Nonostante il vantaggio alla Camera, dove il premio di maggioranza è su base nazionale, al Senato la partita è del tutto incerta e tornano decisivi i partiti ‘minori’: Sinistra Arcobaleno, Udc e La Destra. Cinque le regioni in bilico, con un distacco fra le coalizione dell’1-2 per cento. Saranno loro, e gli indecisi dell’ultimo minuto, a decidere le elezioni.
Veltroni in ascesa nella preferenza degli elettori, dovrà fare il ‘Berlusconi’ se vorrà recuperare il gap
Le aggregazioni di Pd e Pdl erano nate anche per mettere all’angolo i partiti minori ma questi, grazie al sistema di ripartizioni dei seggi al Senato, tornano in primo piano. Molto probabilmente saranno loro, Sinistra Arcobaleno, Udc e La Destra, ha decidere la partita fra centro-destra e centro-sinistra. L’ipotesi prospettata dai principali sondaggisti italiani, da Renato Mannheimer e Ilvo Damanti, non vale per la camera, dove il premio di maggioranza viene ripartito sul totale delle preferenze espresse dagli elettori. Esattamente lo stesso metodo che si utilizza per i sondaggi. Il distacco alla Camera sembra fisso al 6 per cento in favore del Pdl mentre diverso è il discorso per la Camera alta. Anche qui la distanza vedrebbe 9 seggi in più a favore di Berlusconi ma il risultato è costantemente in bilico proprio a causa della legge elettorale che ripartisce il premio di maggioranza su base regionale e non sul totale dei voti.
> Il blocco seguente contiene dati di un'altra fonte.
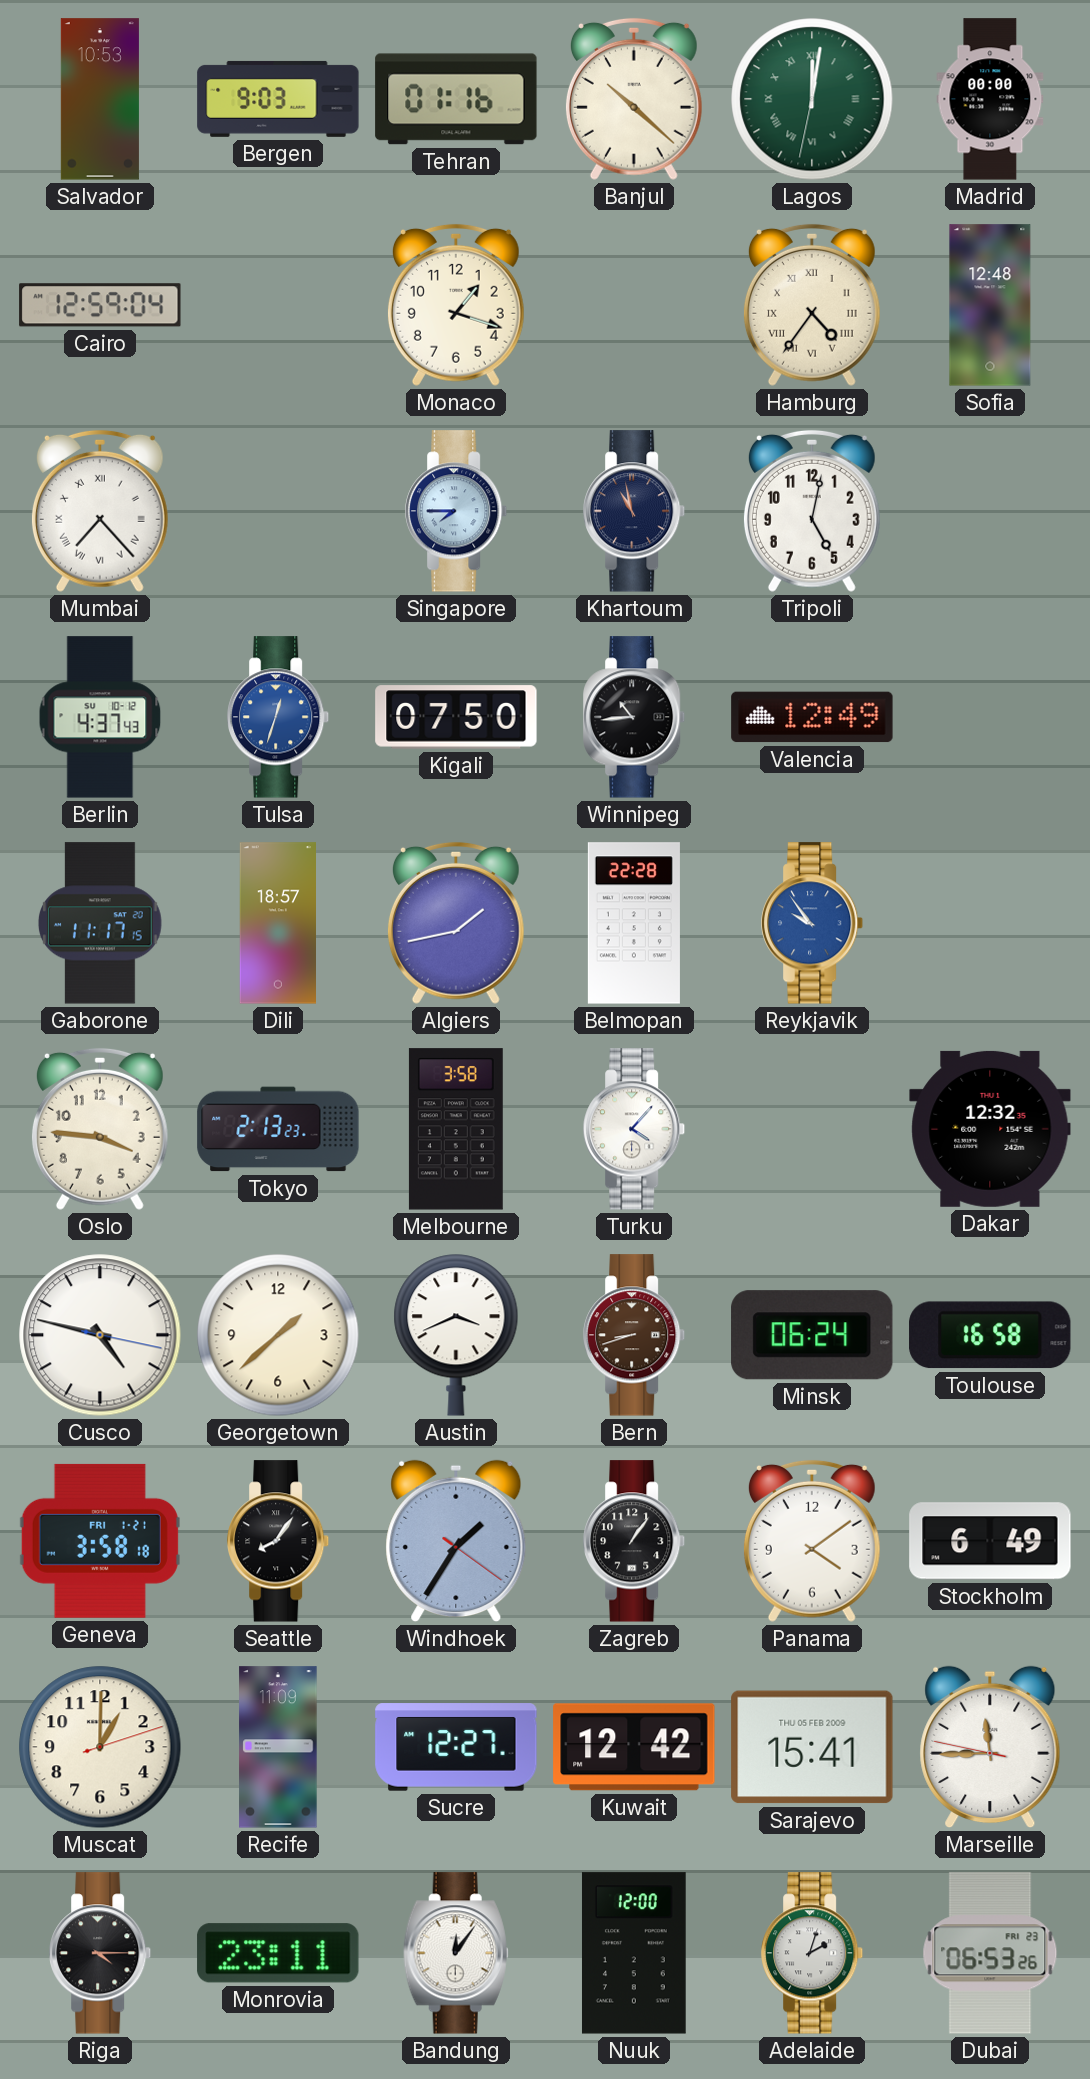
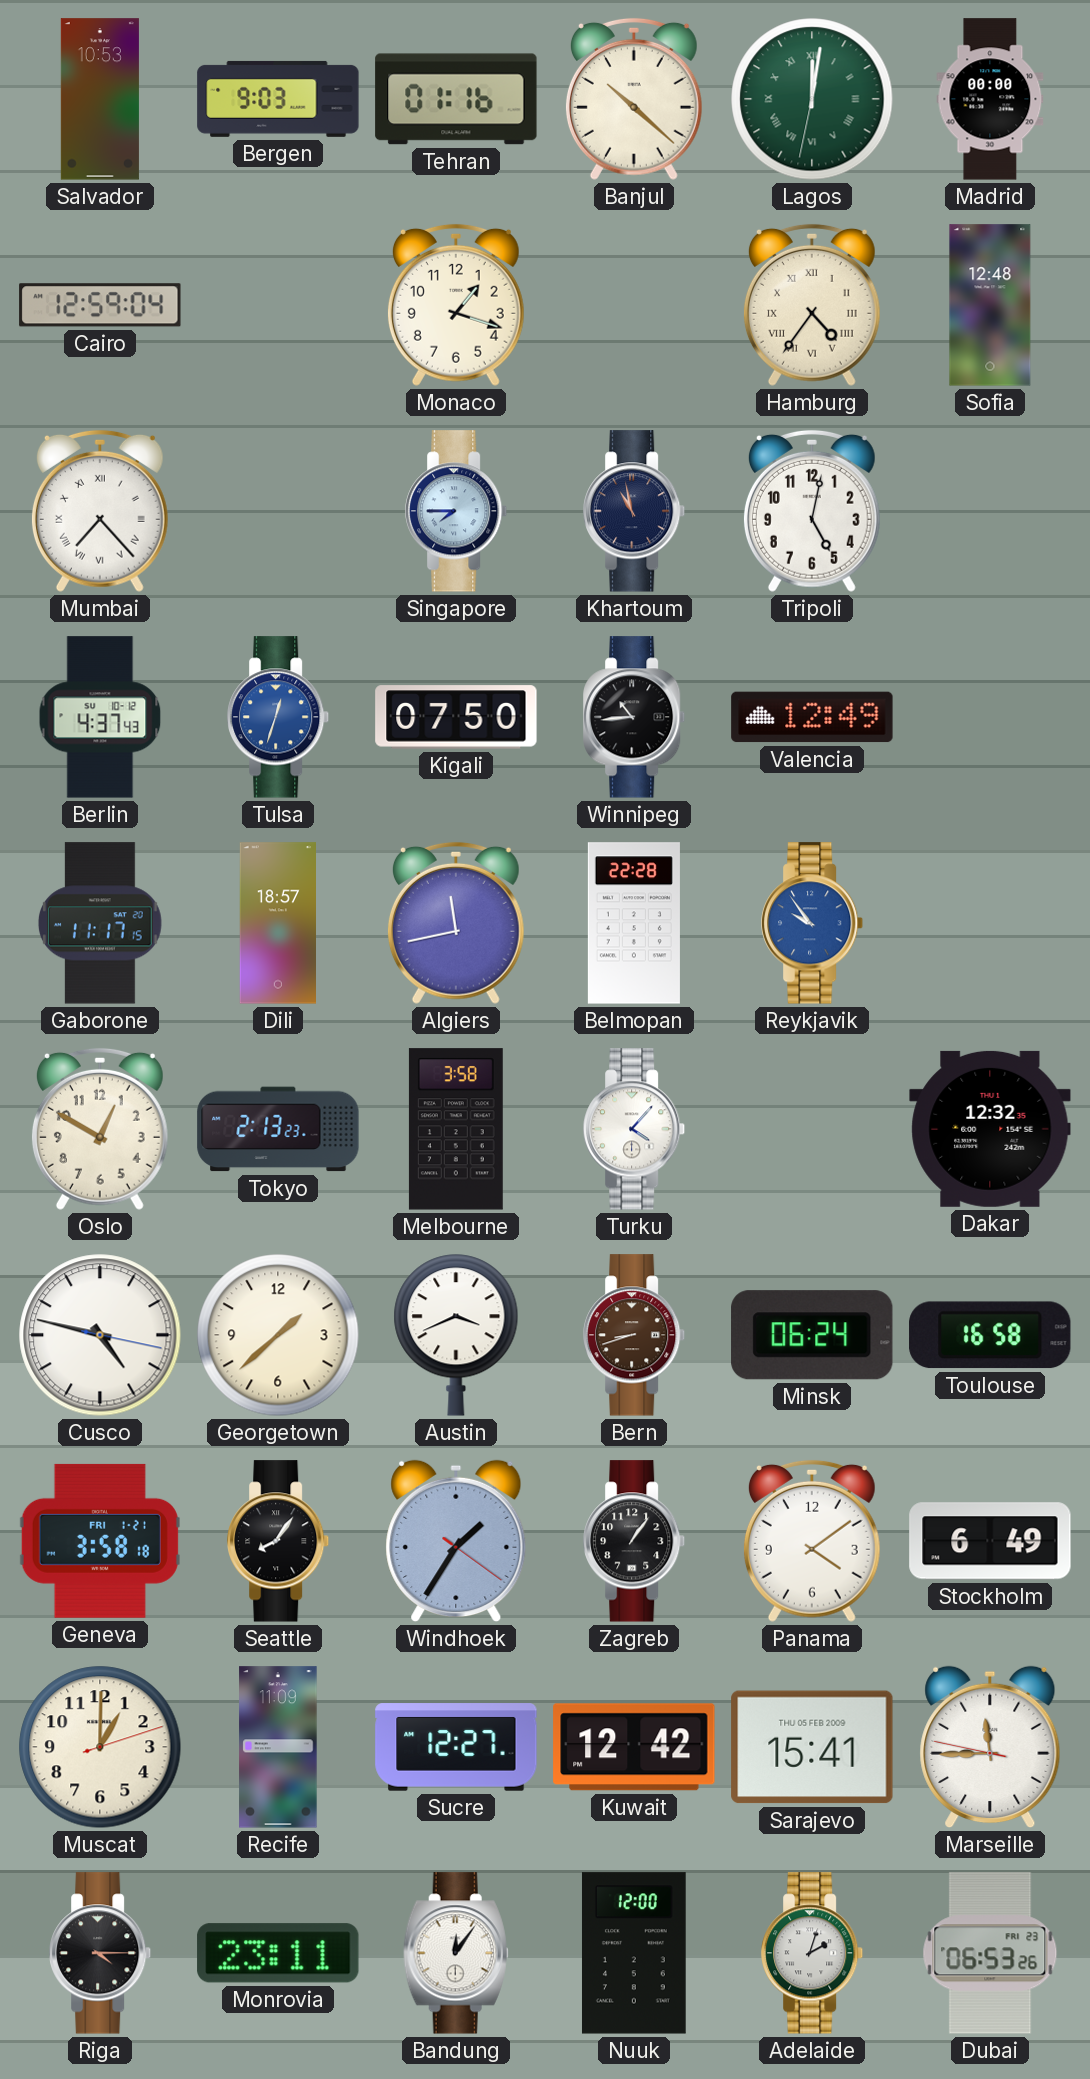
Algiers: 1:43 -> 11:43
Oslo: 3:46 -> 12:50
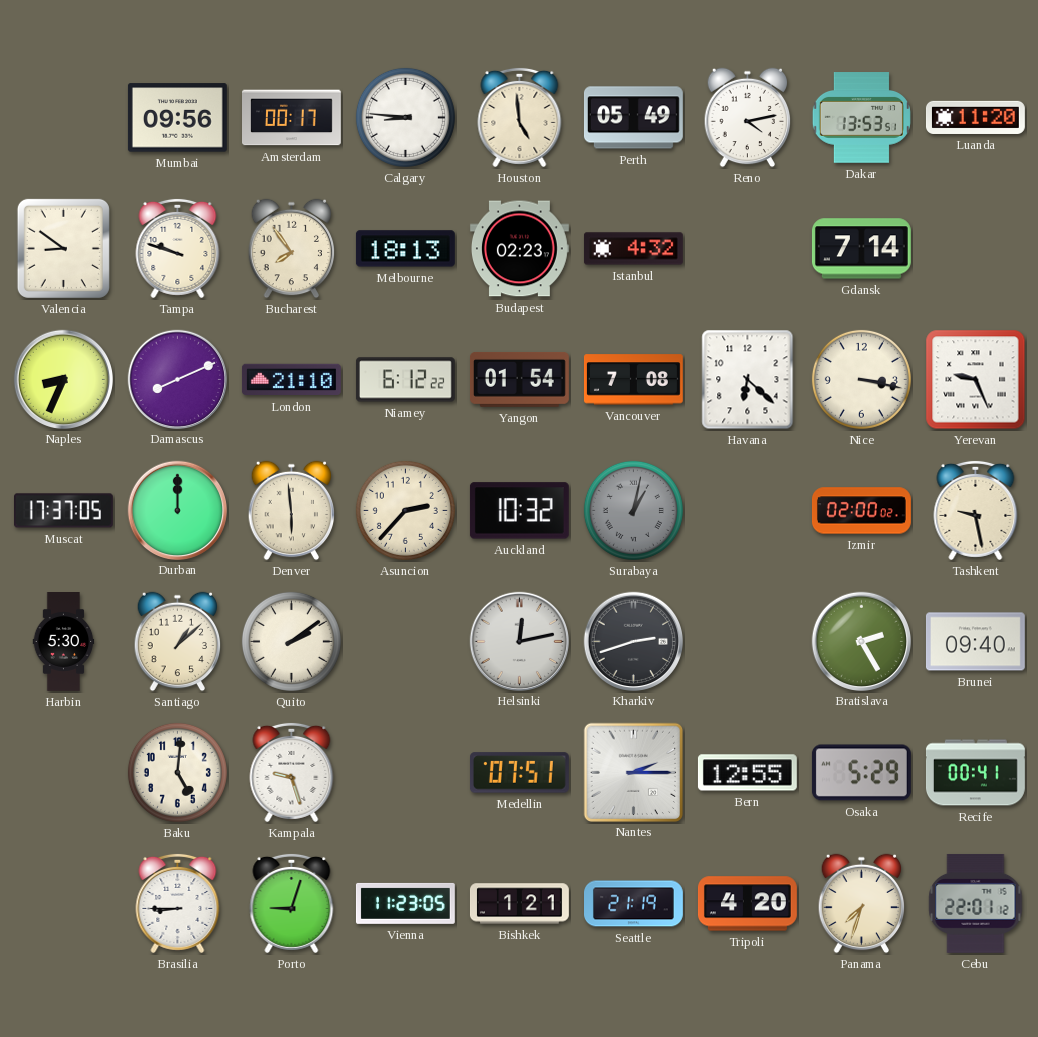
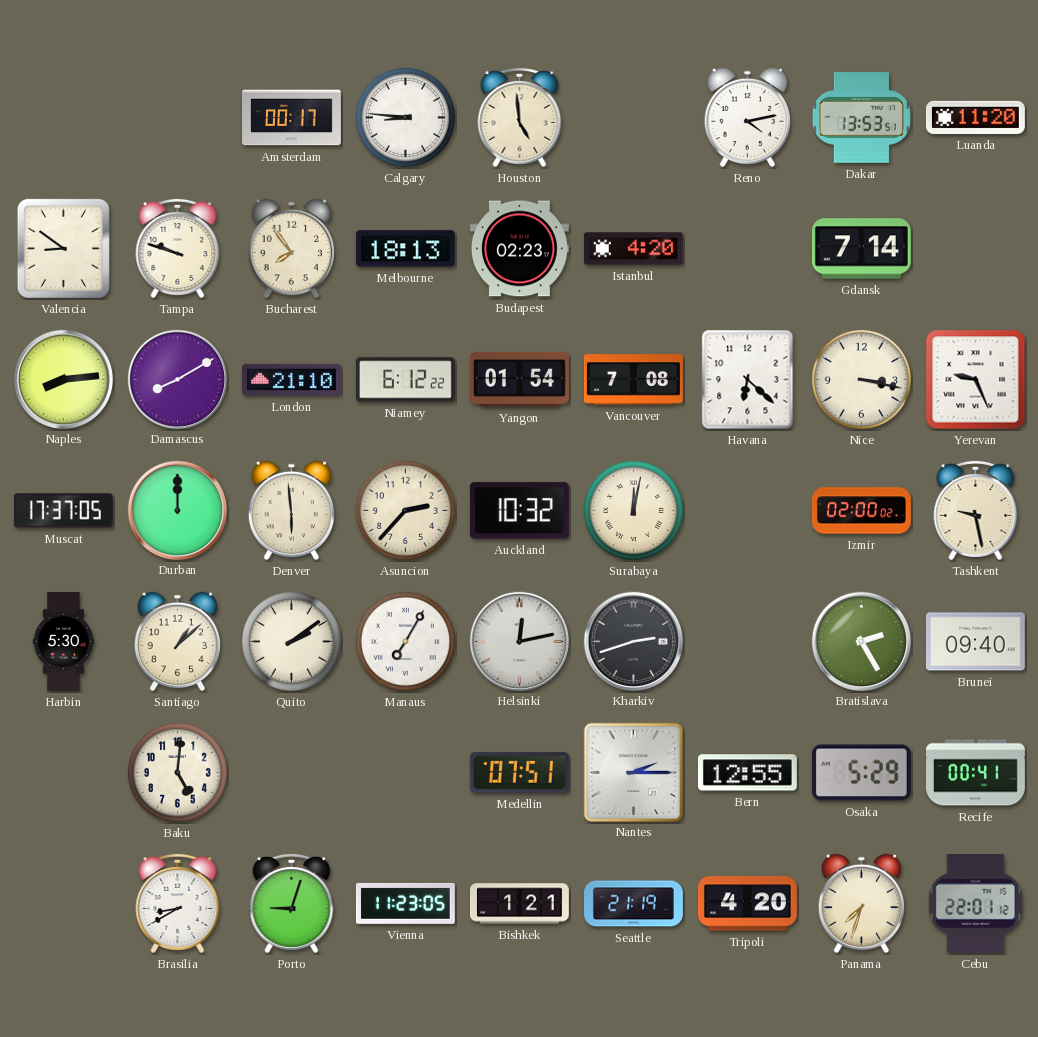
Mumbai: 09:56 -> none
Perth: 05:49 -> none
Istanbul: 4:32 -> 4:20
Naples: 8:34 -> 8:14
Damascus: 8:11 -> 8:10
Surabaya: 1:02 -> 12:02
Surabaya dial: grey -> cream
Manaus: none -> 7:05
Kampala: 9:27 -> none
Brasilia: 8:45 -> 8:40
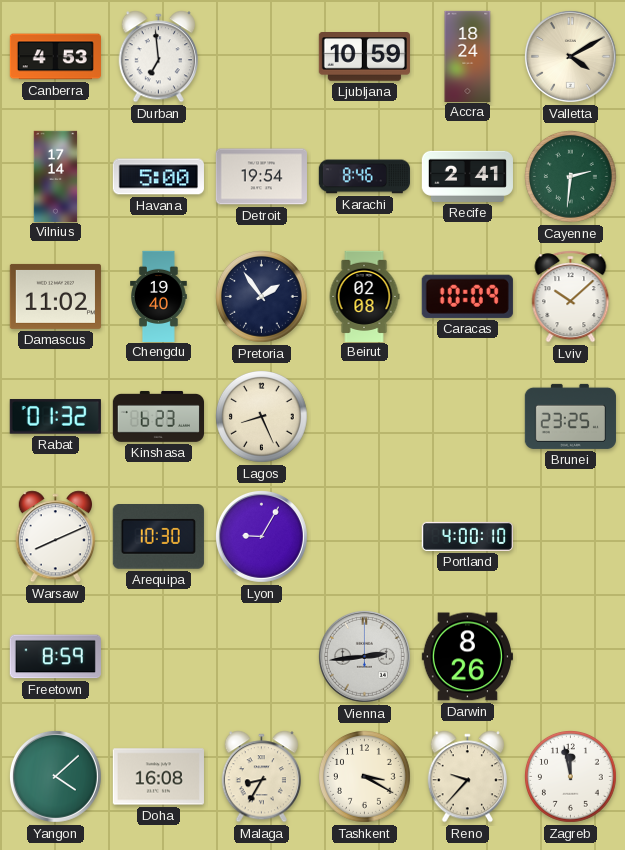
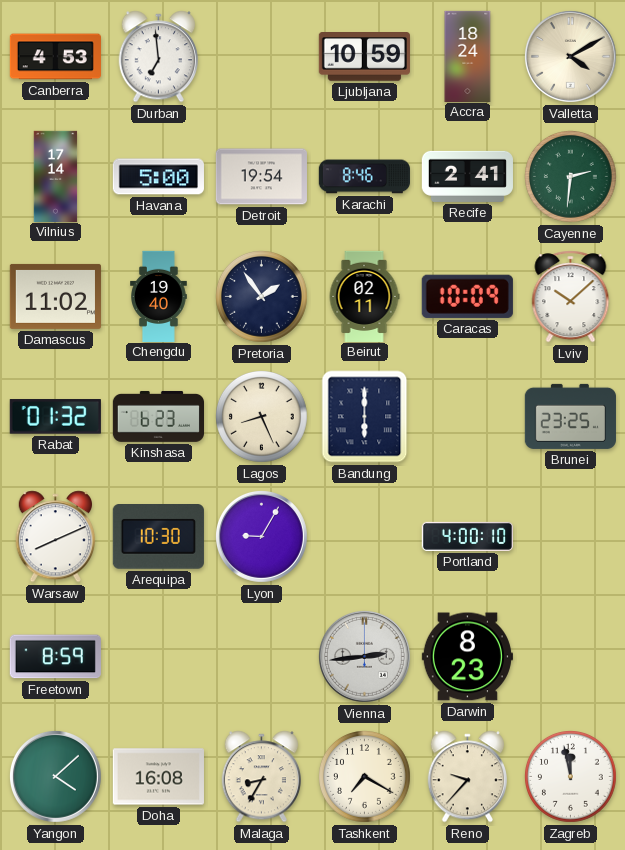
Beirut: 02:08 -> 02:11
Bandung: none -> 6:00
Darwin: 8:26 -> 8:23
Tashkent: 3:20 -> 7:20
Senato traballante. Oltre le regioni dove è praticamente certa l’affermazione del centro-destra, ovvero Sicilia, Lombardia e Veneto (con Pdl, Mpa e Lega), le regioni ‘rosse’, dove il Pd e l’IdV sono dati vincenti (Toscana, Emilia Romagna e Umbria), ci sono ben 5 regioni che sono ancora n ballo e che risulteranno decisive al risultato delle elezioni.
Sono Liguria, Sardegna, Abruzzo, Calabria e Lazio, dove il distacco fra le due coalizioni si aggira sul 1-2 per cento. In queste regioni faranno il loro gioco proprio i partiti ‘minori’. Per loro (Sinistra arcobaleno e Udc su tutti) il principale ostacolo è superare la soglia di sbarramento dell’8 per cento. In caso positivo anche loro concorreranno alla spartizione dei seggi. È la “lotteria dell’8 per cento”, com’è stata definita.
Un esempio. Se una Regione deve distribuire un totale di 12 seggi, 7 vanno al vincitore fra Pd e Pdl, i restanti 5 vanno alla coalizione sconfitta. Ma se uno dei partiti minori dovesse superare la soglia di sbarramento, questi andrebbe a togliere seggi a una delle due coalizione, rendendo del tutto incerto il risultato finale. Già le scorse elezioni politiche ha destato sorpresa il risultato del Senato, dove l’Unione era annunciata trionfatrice e Silvio Berlusconi che ha dimostrato di essere capace di recuperare il gap col centro-sinistra.
Veltroni deve fare il Berlusconi. Molti pensano che questa volta debba essere l’ex sindaco di Roma a dover fare quello sforzo comunicativo per recuperare lo svantaggio accumulato nei confronti del Pdl. Secondo gli ultimi sondaggi Veltroni gode, in assoluto e slegato dalla coalizione, del favore della maggioranza degli italiani. Così aumentano gli indecisi, che però sembrano essere per lo più provenienti dall’area ulivista, e tutto si giocherà proprio sugli elettori che decideranno il giorno stesso della votazioni, che secondo i sondaggi si aggirerebbero attorno a un corposo 10 per cento. A loro sarà dedicato l’ultimo squarcio di questa campagna elettorale.